* _EXERCISE_: In the records below, some lines contain the word "размещение". Copy each of them.

DATA FOR REVIEW START

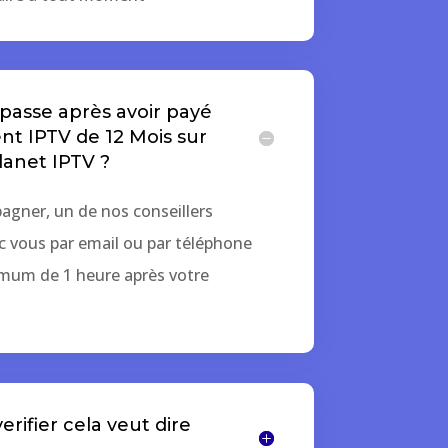
asse après avoir payé
 IPTV de 12 Mois sur
lanet IPTV ?
agner, un de nos conseillers
c vous par email ou par téléphone
mum de 1 heure après votre
rifier cela veut dire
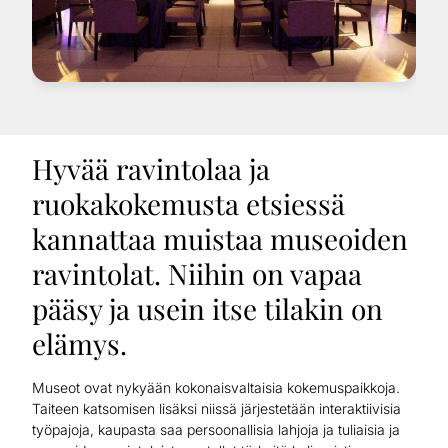
Hyvää ravintolaa ja
ruokakokemusta etsiessä
kannattaa muistaa museoiden
ravintolat. Niihin on vapaa
pääsy ja usein itse tilakin on
elämys.
Museot ovat nykyään kokonaisvaltaisia kokemuspaikkoja.
Taiteen katsomisen lisäksi niissä järjestetään interaktiivisia
työpajoja, kaupasta saa persoonallisia lahjoja ja tuliaisia ja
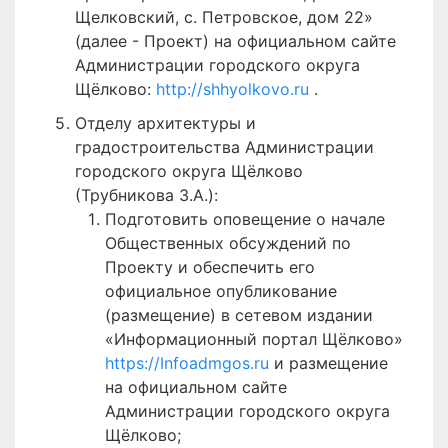
Щелковский, с. Петровское, дом 22»
(далее - Проект) на официальном сайте
Администрации городского округа
Щёлково:
http://shhyolkovo.ru
.
Отделу архитектуры и
градостроительства Администрации
городского округа Щёлково
(Трубникова З.А.):
Подготовить оповещение о начале
Общественных обсуждений по
Проекту и обеспечить его
официальное опубликование
(размещение) в сетевом издании
«Информационный портал Щёлково»
https://Infoadmgos.ru
и размещение
на официальном сайте
Администрации городского округа
Щёлково;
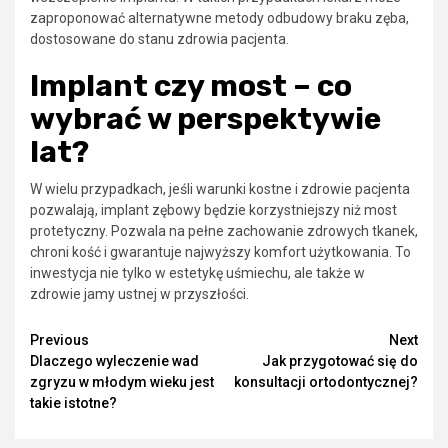
zaproponować alternatywne metody odbudowy braku zęba,
dostosowane do stanu zdrowia pacjenta.
Implant czy most – co
wybrać w perspektywie
lat?
W wielu przypadkach, jeśli warunki kostne i zdrowie pacjenta
pozwalają, implant zębowy będzie korzystniejszy niż most
protetyczny. Pozwala na pełne zachowanie zdrowych tkanek,
chroni kość i gwarantuje najwyższy komfort użytkowania. To
inwestycja nie tylko w estetykę uśmiechu, ale także w
zdrowie jamy ustnej w przyszłości.
Continue
Previous
Next
Dlaczego wyleczenie wad
Jak przygotować się do
Reading
zgryzu w młodym wieku jest
konsultacji ortodontycznej?
takie istotne?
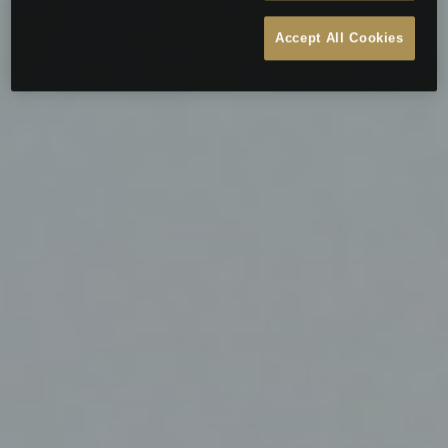
Accept All Cookies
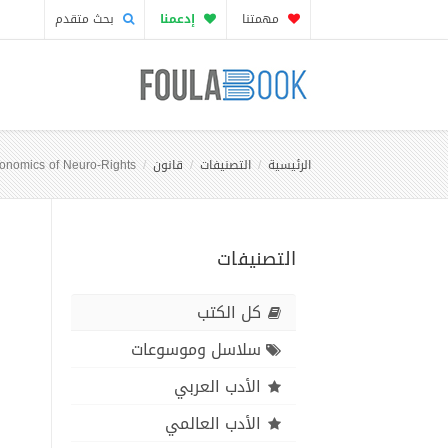
مهمتنا
إدعمنا
بحث متقدم
الرئيسية
التصنيفات
قانون
onomics of Neuro-Rights
التصنيفات
كل الكتب
سلاسل وموسوعات
الأدب العربي
الأدب العالمي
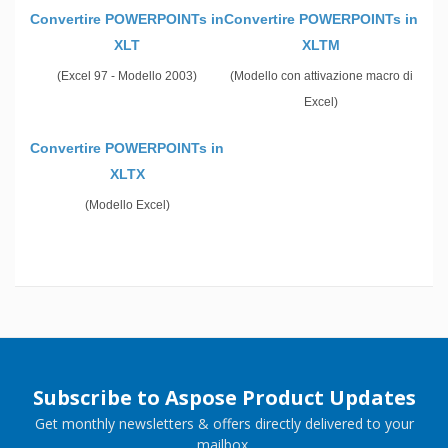
Convertire POWERPOINTs in
Convertire POWERPOINTs in
XLT
XLTM
(Excel 97 - Modello 2003)
(Modello con attivazione macro di
Excel)
Convertire POWERPOINTs in
XLTX
(Modello Excel)
Subscribe to Aspose Product Updates
Get monthly newsletters & offers directly delivered to your
mailbox.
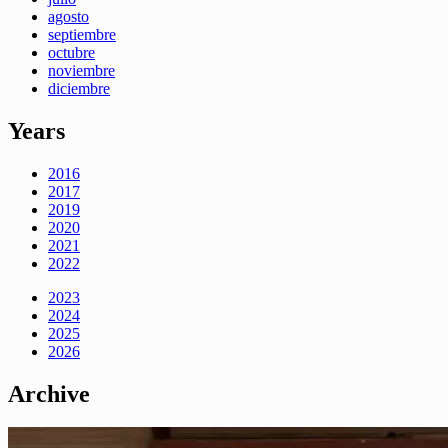
agosto
septiembre
octubre
noviembre
diciembre
Years
2016
2017
2019
2020
2021
2022
2023
2024
2025
2026
Archive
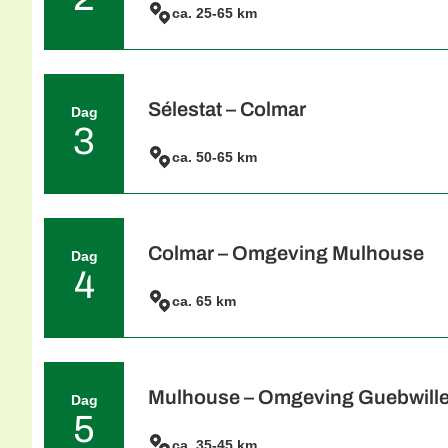
ca. 25-65 km
U verlaat Straatsburg langs het Rhône-Rij
Sélestat, rijk aan een opmerkelijk oud arch
verschillende routes en afstanden.
Sélestat – Colmar
Dag
3
ca. 50-65 km
U rijdt door dorpen en langs het kanaal v
sprookjesachtige dorpje was ook de belangr
en het Beest. Colmar is een authentiek Fran
de 8e eeuw. Bij Museum d'Unterlinden, dat
begint ook een stadswandeling. De beschri
Colmar – Omgeving Mulhouse
Dag
koop bij het Office du Tourisme. Met deze 
4
unieke stad.
ca. 65 km
U neemt afscheid van Colmar. Op prachtig
naar Ottmarsheim. Het is de moeite waard
vervolgt uw route langs het Rijnkanaal, da
Mulhouse – Omgeving Guebwille
Dag
5
ca. 35-45 km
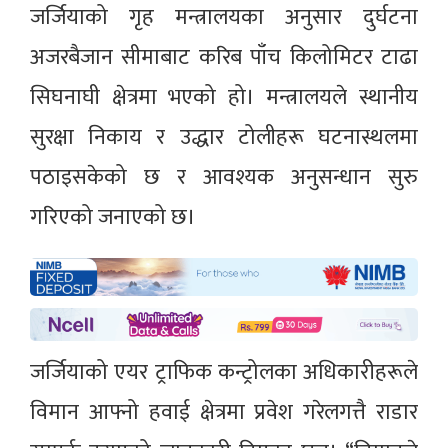
जर्जियाको गृह मन्त्रालयका अनुसार दुर्घटना
अजरबैजान सीमाबाट करिब पाँच किलोमिटर टाढा
सिघनाघी क्षेत्रमा भएको हो। मन्त्रालयले स्थानीय
सुरक्षा निकाय र उद्धार टोलीहरू घटनास्थलमा
पठाइसकेको छ र आवश्यक अनुसन्धान सुरु
गरिएको जनाएको छ।
जर्जियाको एयर ट्राफिक कन्ट्रोलका अधिकारीहरूले
विमान आफ्नो हवाई क्षेत्रमा प्रवेश गरेलगत्तै राडार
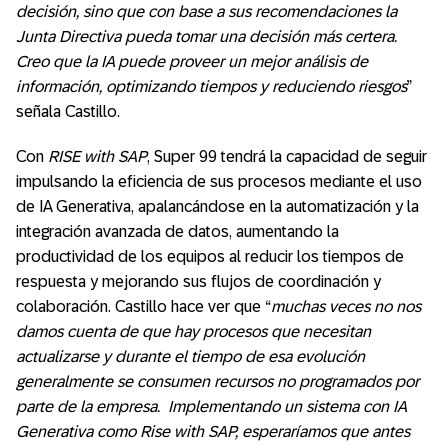
decisión, sino que con base a sus recomendaciones la
Junta Directiva pueda tomar una decisión más certera.
Creo que la IA puede proveer un mejor análisis de
información, optimizando tiempos y reduciendo riesgos
”
señala Castillo.
Con
RISE with SAP
, Super 99 tendrá la capacidad de seguir
impulsando la eficiencia de sus procesos mediante el uso
de IA Generativa, apalancándose en la automatización y la
integración avanzada de datos, aumentando la
productividad de los equipos al reducir los tiempos de
respuesta y mejorando sus flujos de coordinación y
colaboración. Castillo hace ver que “
muchas veces no nos
damos cuenta de que hay procesos que necesitan
actualizarse y durante el tiempo de esa evolución
generalmente se consumen recursos no programados por
parte de la empresa. Implementando un sistema con IA
Generativa como Rise with SAP, esperaríamos que antes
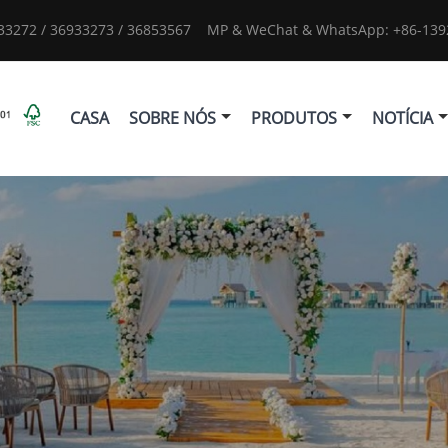
933272 / 36933273 / 36853567
MP & WeChat & WhatsApp: +86-1392
CASA
SOBRE NÓS
PRODUTOS
NOTÍCIA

DATA FOR REVIEW END

* _WRITTEN RESPONSE_:
(размещение) в сетевом издании
и размещение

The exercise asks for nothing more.